TASK INSTRUCTIONS.
For the records shown below, return an exact copy that excludes the pictures.

□ □ □ □ □

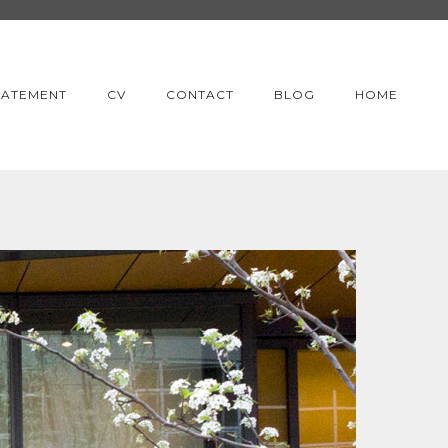
TATEMENT
CV
CONTACT
BLOG
HOME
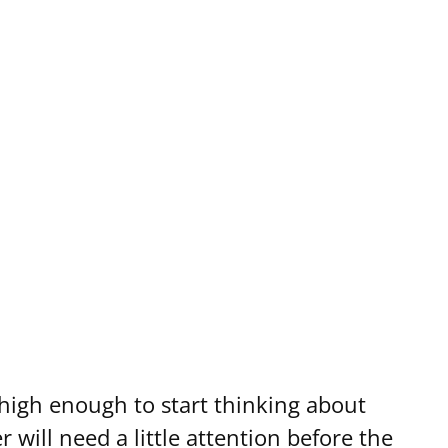
 high enough to start thinking about
 will need a little attention before the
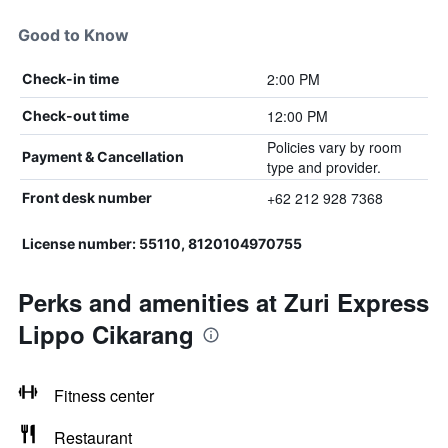
Good to Know
2:00 PM
Check-in time
12:00 PM
Check-out time
Policies vary by room
Payment & Cancellation
type and provider.
+62 212 928 7368
Front desk number
License number: 55110, 8120104970755
Perks and amenities at Zuri Express
Lippo Cikarang
Fitness center
Restaurant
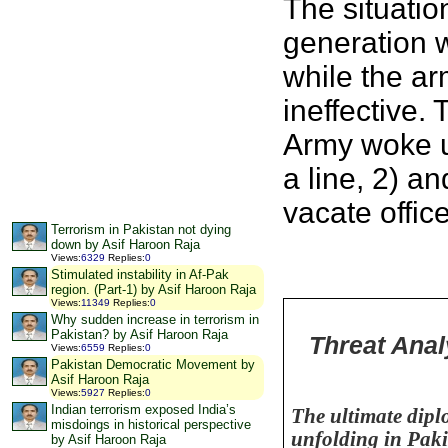
The situatio
generation 
while the ar
ineffective.
Army woke u
a line, 2) a
vacate off
Terrorism in Pakistan not dying
down by Asif Haroon Raja
Views
:
6329
Replies
:
0
Stimulated instability in Af-Pak
region. (Part-1) by Asif Haroon Raja
Views
:
11349
Replies
:
0
Why sudden increase in terrorism in
Pakistan? by Asif Haroon Raja
Threat Anal
Views
:
6559
Replies
:
0
Pakistan Democratic Movement by
Asif Haroon Raja
Views
:
5927
Replies
:
0
Indian terrorism exposed India’s
The ultimate dipl
misdoings in historical perspective
unfolding in
Paki
by Asif Haroon Raja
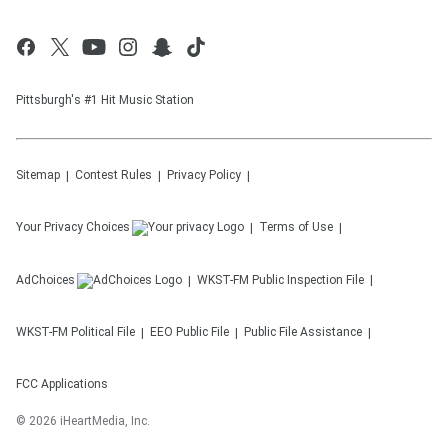
Pittsburgh's #1 Hit Music Station
Sitemap
Contest Rules
Privacy Policy
Your Privacy Choices
Terms of Use
AdChoices
WKST-FM
Public Inspection File
WKST-FM
Political File
EEO Public File
Public File Assistance
FCC Applications
©
2026
iHeartMedia, Inc.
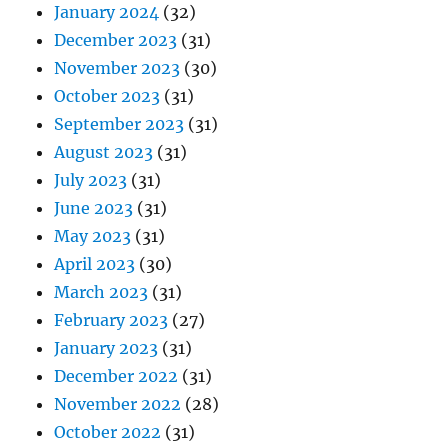
January 2024
(32)
December 2023
(31)
November 2023
(30)
October 2023
(31)
September 2023
(31)
August 2023
(31)
July 2023
(31)
June 2023
(31)
May 2023
(31)
April 2023
(30)
March 2023
(31)
February 2023
(27)
January 2023
(31)
December 2022
(31)
November 2022
(28)
October 2022
(31)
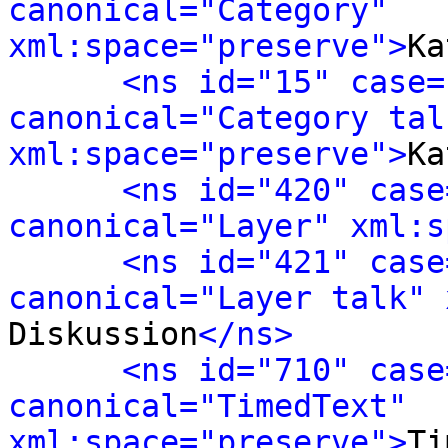
canonical="Category" 
xml:space="preserve">
Ka
<ns id="15" case=
canonical="Category talk
xml:space="preserve">
Ka
<ns id="420" case
canonical="Layer" xml:s
<ns id="421" case
canonical="Layer talk" 
Diskussion
</ns>
<ns id="710" case
canonical="TimedText" 
xml:space="preserve">
Ti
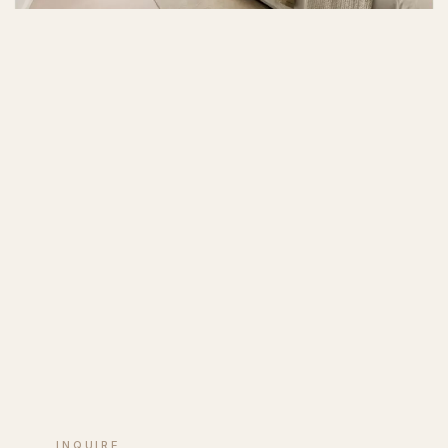
INQUIRE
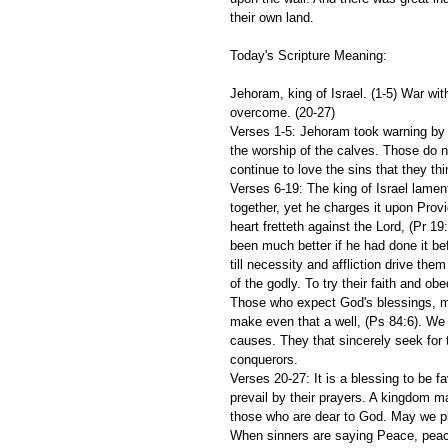
their own land.
Today's Scripture Meaning:
Jehoram, king of Israel. (1-5) War wi
overcome. (20-27)
Verses 1-5: Jehoram took warning by 
the worship of the calves. Those do no
continue to love the sins that they thi
Verses 6-19: The king of Israel lament
together, yet he charges it upon Prov
heart fretteth against the Lord, (Pr 19
been much better if he had done it be
till necessity and affliction drive the
of the godly. To try their faith and ob
Those who expect God's blessings, must
make even that a well, (Ps 84:6). We
causes. They that sincerely seek for 
conquerors.
Verses 20-27: It is a blessing to be
prevail by their prayers. A kingdom m
those who are dear to God. May we pl
When sinners are saying Peace, peace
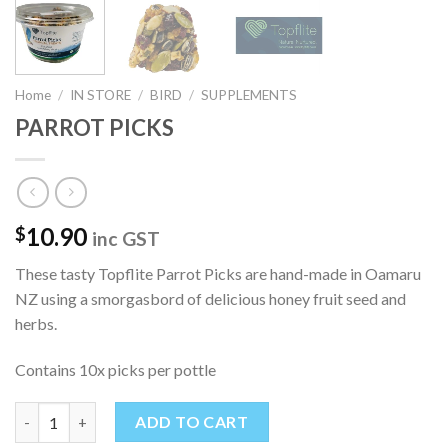
Home
/
IN STORE
/
BIRD
/
SUPPLEMENTS
PARROT PICKS
10.90
$
inc GST
These tasty Topflite Parrot Picks are hand-made in Oamaru
NZ using a smorgasbord of delicious honey fruit seed and
herbs.
Contains 10x picks per pottle
PARROT PICKS quantity
ADD TO CART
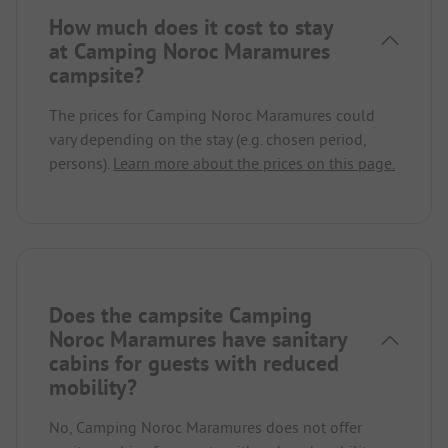
How much does it cost to stay
at Camping Noroc Maramures
campsite?
The prices for Camping Noroc Maramures could
vary depending on the stay (e.g. chosen period,
persons).
Learn more about the prices on this page.
Does the campsite Camping
Noroc Maramures have sanitary
cabins for guests with reduced
mobility?
No, Camping Noroc Maramures does not offer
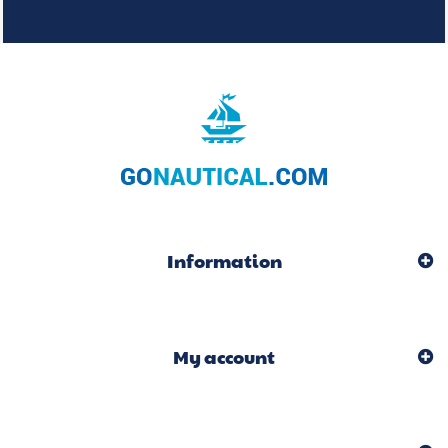
Information
My account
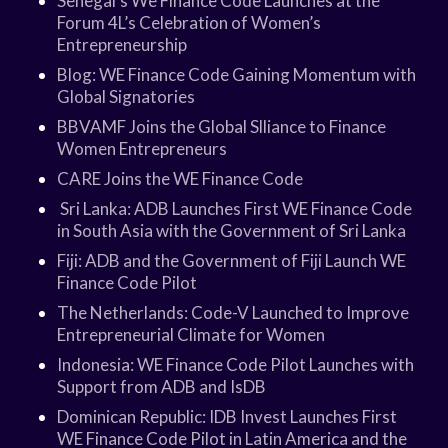
Senegal’s We Finance Code Launches at the
Forum 4L’s Celebration of Women’s
Entrepreneurship
Blog: WE Finance Code Gaining Momentum with
Global Signatories
BBVAMF Joins the Global Slliance to Finance
Women Entrepreneurs
CARE Joins the WE Finance Code
Sri Lanka: ADB Launches First WE Finance Code
in South Asia with the Government of Sri Lanka
Fiji: ADB and the Government of Fiji Launch WE
Finance Code Pilot
The Netherlands: Code-V Launched to Improve
Entrepreneurial Climate for Women
Indonesia: WE Finance Code Pilot Launches with
Support from ADB and IsDB
Dominican Republic: IDB Invest Launches First
WE Finance Code Pilot in Latin America and the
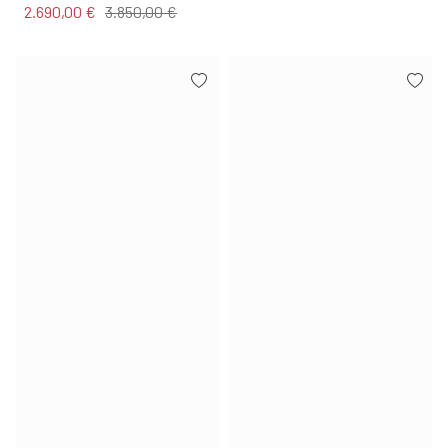
2.690,00 €
3.850,00 €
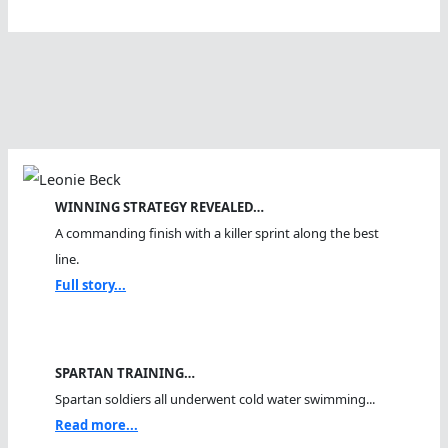
Sharks
And
Jellyfish
And
Open
Water
Swimmers
Meet
WINNING STRATEGY REVEALED…
A commanding finish with a killer sprint along the best
line.
Full story...
SPARTAN TRAINING…
Spartan soldiers all underwent cold water swimming...
Read more...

□ □ □ □ □

RESPONSE AREA.
TATEMENT
CV
CONTACT
BLOG
HOME
 high enough to start thinking about
 will need a little attention before the
Good to Know
2:00 PM
Check-in time
12:00 PM
Check-out time
Policies vary by room
Payment & Cancellation
type and provider.
+62 212 928 7368
Front desk number
License number: 55110, 8120104970755
Perks and amenities at Zuri Express
Lippo Cikarang
Fitness center
Restaurant
The situatio
generation 
while the ar
ineffective.
Army woke u
a line, 2) a
vacate off
Terrorism in Pakistan not dying
down by Asif Haroon Raja
Views
:
6329
Replies
:
0
Stimulated instability in Af-Pak
region. (Part-1) by Asif Haroon Raja
Views
:
11349
Replies
:
0
Why sudden increase in terrorism in
Pakistan? by Asif Haroon Raja
Threat Anal
Views
:
6559
Replies
:
0
Pakistan Democratic Movement by
Asif Haroon Raja
Views
:
5927
Replies
:
0
Indian terrorism exposed India’s
The ultimate dipl
misdoings in historical perspective
unfolding in
Paki
by Asif Haroon Raja
Pittsburgh's #1 Hit Music Station
Sitemap
Contest Rules
Privacy Policy
Your Privacy Choices
Terms of Use
AdChoices
WKST-FM
Public Inspection File
WKST-FM
Political File
EEO Public File
Public File Assistance
FCC Applications
©
2026
iHeartMedia, Inc.
January 2024
(32)
December 2023
(31)
November 2023
(30)
October 2023
(31)
September 2023
(31)
August 2023
(31)
July 2023
(31)
June 2023
(31)
May 2023
(31)
April 2023
(30)
March 2023
(31)
February 2023
(27)
January 2023
(31)
December 2022
(31)
November 2022
(28)
October 2022
(31)
canonical="Category" 
xml:space="preserve">
Ka
<ns id="15" case=
canonical="Category talk
xml:space="preserve">
Ka
<ns id="420" case
canonical="Layer" xml:s
<ns id="421" case
canonical="Layer talk" 
Diskussion
</ns>
<ns id="710" case
canonical="TimedText" 
xml:space="preserve">
Ti
INQUIRE
their own land.
Today's Scripture Meaning:
Jehoram, king of Israel. (1-5) War wi
overcome. (20-27)
Verses 1-5: Jehoram took warning by 
the worship of the calves. Those do no
continue to love the sins that they thi
Verses 6-19: The king of Israel lament
together, yet he charges it upon Prov
heart fretteth against the Lord, (Pr 19
been much better if he had done it be
till necessity and affliction drive the
of the godly. To try their faith and ob
Those who expect God's blessings, must
make even that a well, (Ps 84:6). We
causes. They that sincerely seek for 
conquerors.
Verses 20-27: It is a blessing to be
prevail by their prayers. A kingdom m
those who are dear to God. May we pl
When sinners are saying Peace, peace
Home
/
IN STORE
/
BIRD
/
SUPPLEMENTS
PARROT PICKS
10.90
$
inc GST
These tasty Topflite Parrot Picks are hand-made in Oamaru
NZ using a smorgasbord of delicious honey fruit seed and
herbs.
Contains 10x picks per pottle
PARROT PICKS quantity
ADD TO CART
How much does it cost to stay
at Camping Noroc Maramures
campsite?
The prices for Camping Noroc Maramures could
vary depending on the stay (e.g. chosen period,
persons).
Learn more about the prices on this page.
Does the campsite Camping
Noroc Maramures have sanitary
cabins for guests with reduced
mobility?
No, Camping Noroc Maramures does not offer
Information
My account
Senegal’s We Finance Code Launches at the
Forum 4L’s Celebration of Women’s
Entrepreneurship
Blog: WE Finance Code Gaining Momentum with
Global Signatories
BBVAMF Joins the Global Slliance to Finance
Women Entrepreneurs
CARE Joins the WE Finance Code
Sri Lanka: ADB Launches First WE Finance Code
in South Asia with the Government of Sri Lanka
Fiji: ADB and the Government of Fiji Launch WE
Finance Code Pilot
The Netherlands: Code-V Launched to Improve
Entrepreneurial Climate for Women
Indonesia: WE Finance Code Pilot Launches with
Support from ADB and IsDB
Dominican Republic: IDB Invest Launches First
WE Finance Code Pilot in Latin America and the
2.690,00 €
3.850,00 €
Sharks
And
Jellyfish
And
Open
Water
Swimmers
Meet
WINNING STRATEGY REVEALED…
A commanding finish with a killer sprint along the best
line.
Full story...
SPARTAN TRAINING…
Spartan soldiers all underwent cold water swimming...
Read more...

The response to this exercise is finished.